> It‘s about making things as convenient as possible for journalists
I'm not so sure about that being the principal motive. I think it's actually a way to exert control. I remember discussions with our marketing folks. Pretty eye-opening.
"Communication," in corporations, is really about controlling and shaping the message, and building the brand.
You see these coordinated campaigns, all the time. Usually, they are efforts to control the vocabulary (for example, instead of calling camera flashes "flashes," we try to always refer to them as "speedlights," and get everyone else to use the same language).
Also, you have things like entertainers starting to behave badly, just as their albums and movies are coming out, etc. I'll bet that publicists ask entertainers to time things like divorce announcements, with significant market events.
I mean, sure, controlling the message is how you can call it, but that doesn’t mean the legal threats (or threats of any kind) are doing the actual controlling.

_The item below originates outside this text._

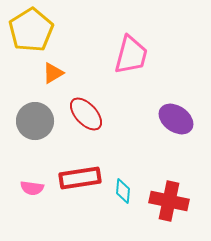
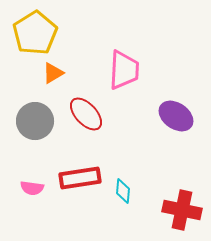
yellow pentagon: moved 4 px right, 3 px down
pink trapezoid: moved 7 px left, 15 px down; rotated 12 degrees counterclockwise
purple ellipse: moved 3 px up
red cross: moved 13 px right, 9 px down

When I say “it‘s about making things as convenient as possible for journalists” what I mean by that (and what I thought I had made pretty clear) is not that convenience for the journalist is the ultimate goal.
The ultimate goal is to get the messages about your announcement you want to have published published. The convenience is a stepping stone towards that destination. That way you exert control without force or threats. It’s the carrot.
Which is not to say that threats are absent from corporate communication. Just not as part of press release writing and publishing.
But I wonder if, let's say, a media organization were to publish a "hit piece," based on the text, if you could send a DMCA notice to their hosting provider.
If you want a PR nightmare for yourself, then that’s how you create one.
There is probably more than a century of tradition and expectations around how journalists can work with press releases. Whether companies could sue them for releasing press releases (it‘s in the name!) is in that light mostly theoretical. Because no one would sue.
It‘s about making things as convenient as possible for journalists, not legal enforcement of anything.